Every blade will create its own boundary layer and its own vortex sheet. It is more efficient to use fewer blades with deeper chord, because the forward part of a boundary layer contributes most to friction drag.
To keep the lift coefficient on the propeller blade sections in a reasonable range (0.6 to 1.0) for efficiency means that blade chord will be reduced, which will make them less stiff. Again, it will be better to reduce blade count to arrive at a more viable design. All the thrust the propeller creates is pulling on those skinny blades, and they must be strong enough to withstand this force.
Only when the propeller disc loading increases do more blades begin to make sense:
When engine power increases, the propeller disc area should also grow, but this growth is limited by the resulting speed of the blade tips. Once the flow speed there becomes supersonic, the drag at this section of the blade increases without a corresponding increase in thrust. To avoid that the next best option is to increase the solidity ratio of the propeller, called also the activity ratio.
Make no mistake, this is bad for efficiency. But if there is enough power available, adding more blades is the best way out.

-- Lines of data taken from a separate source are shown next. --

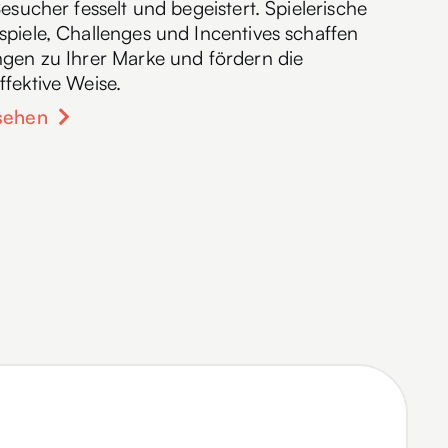
esucher fesselt und begeistert. Spielerische
piele, Challenges und Incentives schaffen
gen zu Ihrer Marke und fördern die
fektive Weise.
sehen
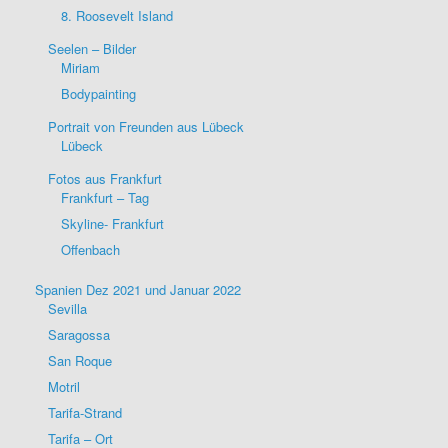
8. Roosevelt Island
Seelen – Bilder
Miriam
Bodypainting
Portrait von Freunden aus Lübeck
Lübeck
Fotos aus Frankfurt
Frankfurt – Tag
Skyline- Frankfurt
Offenbach
Spanien Dez 2021 und Januar 2022
Sevilla
Saragossa
San Roque
Motril
Tarifa-Strand
Tarifa – Ort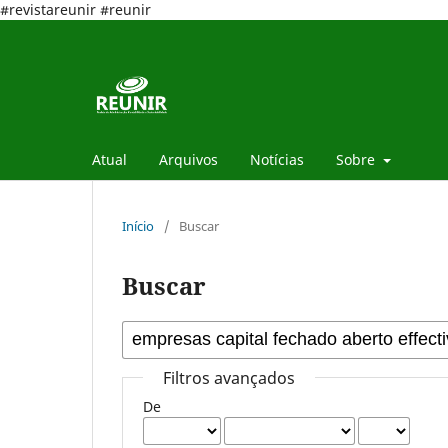
#revistareunir #reunir
Atual
Arquivos
Notícias
Sobre
Início
/
Buscar
Buscar
Filtros avançados
De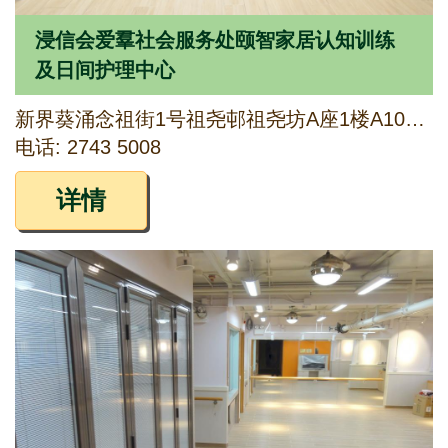
浸信会爱羣社会服务处颐智家居认知训练
及日间护理中心
新界葵涌念祖街1号祖尧邨祖尧坊A座1楼A107-109及B座1楼B110-111铺
电话: 2743 5008
详情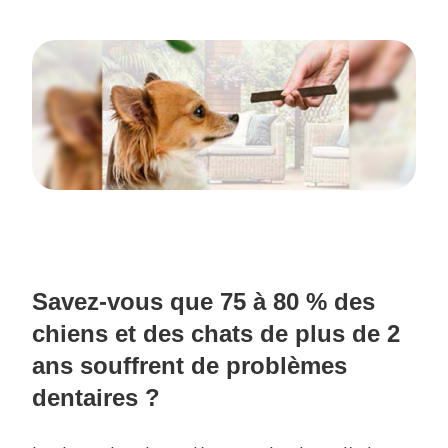
Savez-vous que 75 à 80 % des
chiens et des chats de plus de 2
ans souffrent de problèmes
dentaires ?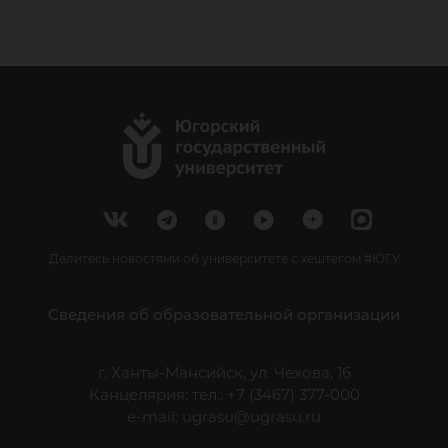
Делитесь новостями об университете с хештегом #ЮГУ
Сведения об образовательной организации
г. Ханты-Мансийск, ул. Чехова, 16
Канцелярия: тел.: +7 (3467) 377-000
e-mail:
ugrasu@ugrasu.ru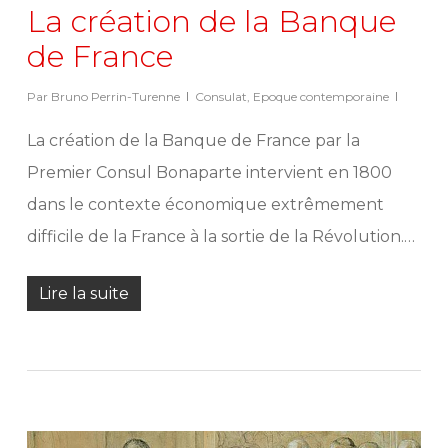
La création de la Banque
de France
Par
Bruno Perrin-Turenne
Consulat
,
Epoque contemporaine
La création de la Banque de France par la
Premier Consul Bonaparte intervient en 1800
dans le contexte économique extrêmement
difficile de la France à la sortie de la Révolution.…
Lire la suite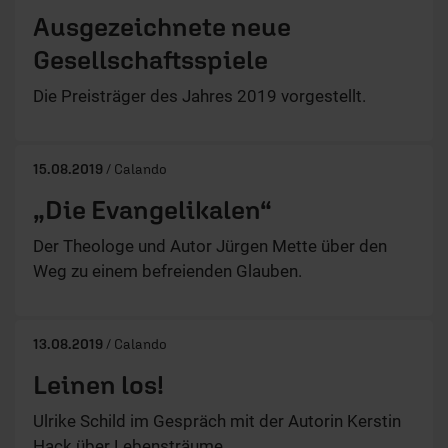
Ausgezeichnete neue
Gesellschaftsspiele
Die Preisträger des Jahres 2019 vorgestellt.
15.08.2019
/ Calando
„Die Evangelikalen“
Der Theologe und Autor Jürgen Mette über den
Weg zu einem befreienden Glauben.
13.08.2019
/ Calando
Leinen los!
Ulrike Schild im Gespräch mit der Autorin Kerstin
Hack über Lebensträume.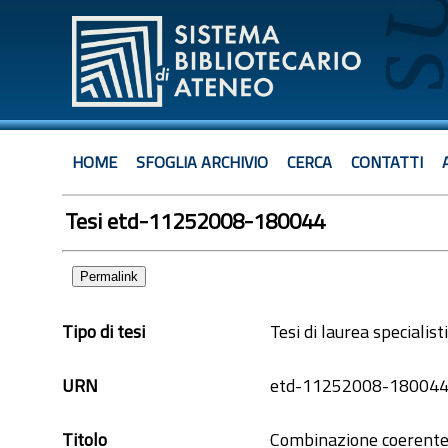
HOME
SFOGLIA ARCHIVIO
CERCA
CONTATTI
Tesi etd-11252008-180044
Permalink
Tipo di tesi
Tesi di laurea specialist
URN
etd-11252008-18004
Titolo
Combinazione coerente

You are right, a lower prop speed allows to increase its diameter, but while tip speed will drop by less than the reduction in prop speed (after all, flight speed should not change), the available thrust from this propeller will drop by the square of the speed reduction, since thrust is proportional to the dynamic pressure on the blades. And thrust you get only from the circumferential fraction of the local speed at the blade; flight speed does not count here and does not help to mitigate the reduction.